Pilihan presiden 2024 menjadi ajang tokoh potensial meningkatkan integritas kepemimpinannya saat ini. Mengubah paradigma negatif masyarakat menjadi apresiasi penciptaan budaya organisasi yang berkeadilan dan bertanggung jawab. Revolusi budaya dibutuhkan masyarakat ketika banyak yang sinis terhadap kinerja kepemerintahan.
Namun komitmen mengubah budaya kerja pemerintah perlu dimulai dari pembangunan integritas diri. Menjauhi tindakan yang bertentangan dengan moral yang dipegang secara komunal di masyarakat. Mengurangi kebijakan yang bertentangan dengan nilai dan norma bangsa. Vitalitas atau daya hidup partikularitas perlu diutamakan untuk kebaikan bersama dalam komunitas yang ideal.

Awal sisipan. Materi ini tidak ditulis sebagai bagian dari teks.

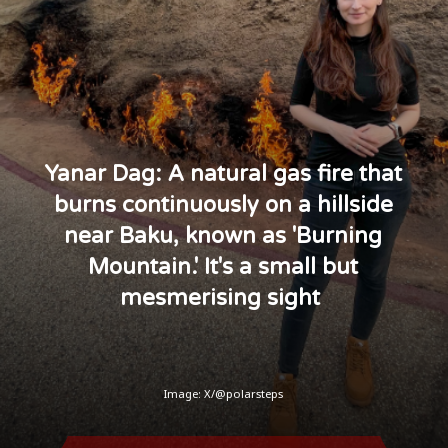
Yanar Dag: A natural gas fire that
burns continuously on a hillside
near Baku, known as 'Burning
Mountain.' It's a small but
mesmerising sight
Image: X/@polarsteps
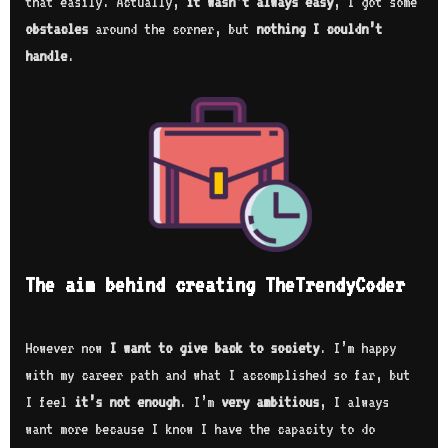
that easily. Actually,
it wasn’t always easy
, I got some
obstacles
around the corner, but
nothing I couldn’t
handle
.
The aim behind creating TheTrendyCoder
However now
I want to give back to society
. I’m happy
with my career path and what I accomplished so far, but
I feel
it’s not enough
. I’m
very ambitious
, I always
want more because I know I have the capacity to do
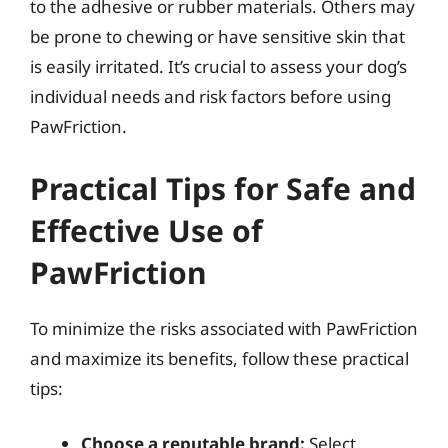
to the adhesive or rubber materials. Others may
be prone to chewing or have sensitive skin that
is easily irritated. It’s crucial to assess your dog’s
individual needs and risk factors before using
PawFriction.
Practical Tips for Safe and
Effective Use of
PawFriction
To minimize the risks associated with PawFriction
and maximize its benefits, follow these practical
tips:
Choose a reputable brand:
Select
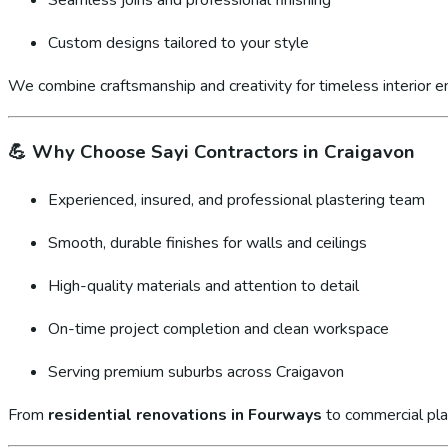
Custom designs tailored to your style
We combine craftsmanship and creativity for timeless interior 
💪
Why Choose Sayi Contractors in Craigavon
Experienced, insured, and professional plastering team
Smooth, durable finishes for walls and ceilings
High-quality materials and attention to detail
On-time project completion and clean workspace
Serving premium suburbs across Craigavon
From
residential renovations in Fourways
to commercial pla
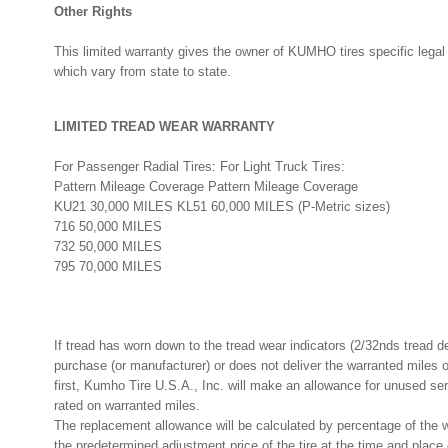
Other Rights
This limited warranty gives the owner of KUMHO tires specific legal
which vary from state to state.
LIMITED TREAD WEAR WARRANTY
For Passenger Radial Tires: For Light Truck Tires:
Pattern Mileage Coverage Pattern Mileage Coverage
KU21 30,000 MILES KL51 60,000 MILES (P-Metric sizes)
716 50,000 MILES
732 50,000 MILES
795 70,000 MILES
If tread has worn down to the tread wear indicators (2/32nds tread d
purchase (or manufacturer) or does not deliver the warranted mile
first, Kumho Tire U.S.A., Inc. will make an allowance for unused se
rated on warranted miles.
The replacement allowance will be calculated by percentage of the w
the predetermined adjustment price of the tire at the time and place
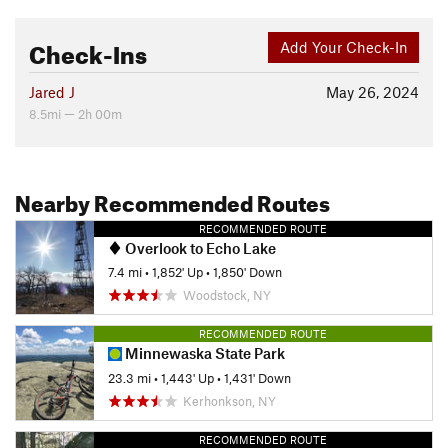
Check-Ins
Add Your Check-In
Jared J
May 26, 2024
8.5mi — 2h 00m
Nearby Recommended Routes
RECOMMENDED ROUTE
Overlook to Echo Lake
7.4 mi
•
1,852' Up
•
1,850' Down
Woodstock, NY
RECOMMENDED ROUTE
Minnewaska State Park
23.3 mi
•
1,443' Up
•
1,431' Down
Kerhonkson, NY
RECOMMENDED ROUTE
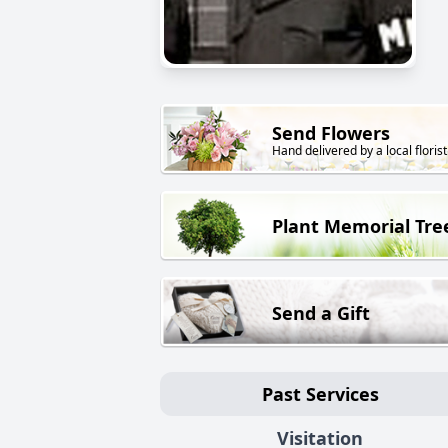
Send Flowers
Hand delivered by a local florist
Plant Memorial Tre
Send a Gift
Past Services
Visitation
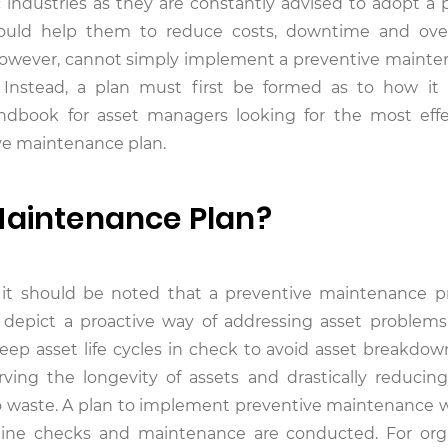
ic industries as they are constantly advised to adopt a 
ould help them to reduce costs, downtime and over
however, cannot simply implement a preventive mainte
l. Instead, a plan must first be formed as to how i
andbook for asset managers looking for the most eff
ive maintenance plan.
Maintenance Plan?
, it should be noted that a preventive maintenance 
 depict a proactive way of addressing asset problem
eep asset life cycles in check to avoid asset breakdow
ing the longevity of assets and drastically reducing
to waste. A plan to implement preventive maintenance wil
tine checks and maintenance are conducted. For org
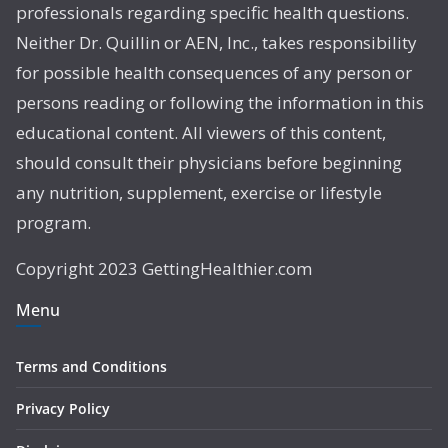
professionals regarding specific health questions.
Neither Dr. Quillin or AEN, Inc., takes responsibility
for possible health consequences of any person or
persons reading or following the information in this
educational content. All viewers of this content,
should consult their physicians before beginning
any nutrition, supplement, exercise or lifestyle
program.
Copyright 2023 GettingHealthier.com
Menu
Terms and Conditions
Privacy Policy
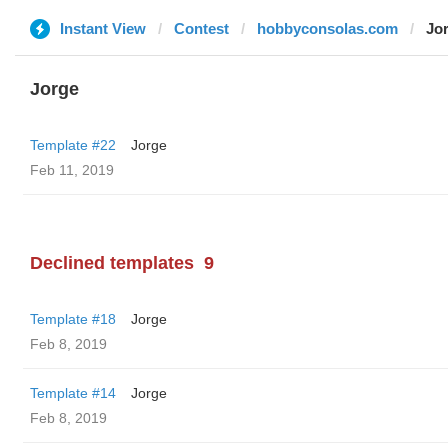
Instant View
Contest
hobbyconsolas.com
Jo
Jorge
Template #22
Jorge
Feb 11, 2019
Declined templates
9
Template #18
Jorge
Feb 8, 2019
Template #14
Jorge
Feb 8, 2019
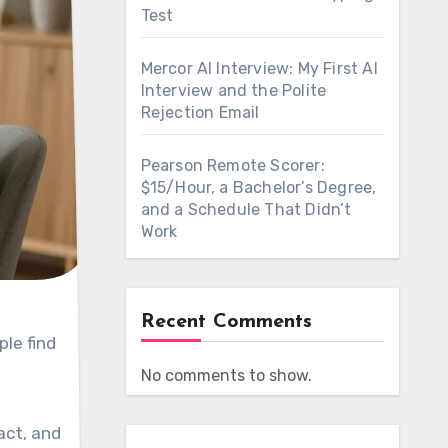
Test
Mercor AI Interview: My First AI
Interview and the Polite
Rejection Email
Pearson Remote Scorer:
$15/Hour, a Bachelor’s Degree,
and a Schedule That Didn’t
Work
Recent Comments
le find
No comments to show.
act, and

Dari kepemimpinan yang berintegritas akan menciptakan budaya kerja sama dan bertanggung jawab mewujudkan tujuan organisasi. Representasi integritas pemimpin secara nyata dapat dilihat dari sikap kesederhanaan, kedisiplinan, visioner, keberanian, kesabaran, kerja keras, dan bertanggung jawab. Meskipun faktor selain integritas punya pengaruh tersendiri keterpilihan calon presiden, seperti bentukan koalisi partai dan relasi keagamaan.
Membentuk integritas tidak bisa secara instan dari pencitraan di media. Ada komitmen panjang menciptakan budaya kerja yang bermoral dan memegang teguh nilai-nilai hidup untuk mencapai tujuan bersama. Elektablitas punya pengaruh besar keterpilihan calon presiden akibat dari promosi integritas yang dilakukan selama menjadi pemimpin daerah atau organisasi.
Namun integritas tokoh tidak bisa disepakati seluruh masyarakat karena perbedaan nilai dan moralitas yang dianutnya. Sementara banyak variabel integritas sesorang yang berbeda antara satu individu dengan yang lainnya. Ada yang lebih mengutamakan faktor kejujuran, keberanian, kesederhanaan, kecerdasan, hingga atribusi keagamaan.